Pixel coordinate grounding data
□ □ □ □ □

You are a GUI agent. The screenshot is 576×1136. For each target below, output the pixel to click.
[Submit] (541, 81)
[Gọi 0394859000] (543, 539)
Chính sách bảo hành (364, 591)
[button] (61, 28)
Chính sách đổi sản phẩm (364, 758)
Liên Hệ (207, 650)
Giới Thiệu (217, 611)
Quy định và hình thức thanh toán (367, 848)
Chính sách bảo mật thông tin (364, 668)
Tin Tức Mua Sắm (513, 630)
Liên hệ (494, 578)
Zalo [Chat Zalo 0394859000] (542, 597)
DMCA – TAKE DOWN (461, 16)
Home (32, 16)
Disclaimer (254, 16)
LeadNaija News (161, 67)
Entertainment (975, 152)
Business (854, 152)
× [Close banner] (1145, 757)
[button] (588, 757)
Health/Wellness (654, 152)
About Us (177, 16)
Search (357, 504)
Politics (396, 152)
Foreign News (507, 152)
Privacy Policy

□ □ □ □ □

EXERCISE DETAILS
Return every entry exactly; no line may be missing.

ANSWER SECTION
You are a GUI agent. The screenshot is 576×1136. For each target below, output the pixel to click.
[Submit] (541, 81)
[Gọi 0394859000] (543, 539)
Chính sách bảo hành (364, 591)
[button] (61, 28)
Chính sách đổi sản phẩm (364, 758)
Liên Hệ (207, 650)
Giới Thiệu (217, 611)
Quy định và hình thức thanh toán (367, 848)
Chính sách bảo mật thông tin (364, 668)
Tin Tức Mua Sắm (513, 630)
Liên hệ (494, 578)
Zalo [Chat Zalo 0394859000] (542, 597)
DMCA – TAKE DOWN (461, 16)
Home (32, 16)
Disclaimer (254, 16)
LeadNaija News (161, 67)
Entertainment (975, 152)
Business (854, 152)
× [Close banner] (1145, 757)
[button] (588, 757)
Health/Wellness (654, 152)
About Us (177, 16)
Search (357, 504)
Politics (396, 152)
Foreign News (507, 152)
Privacy Policy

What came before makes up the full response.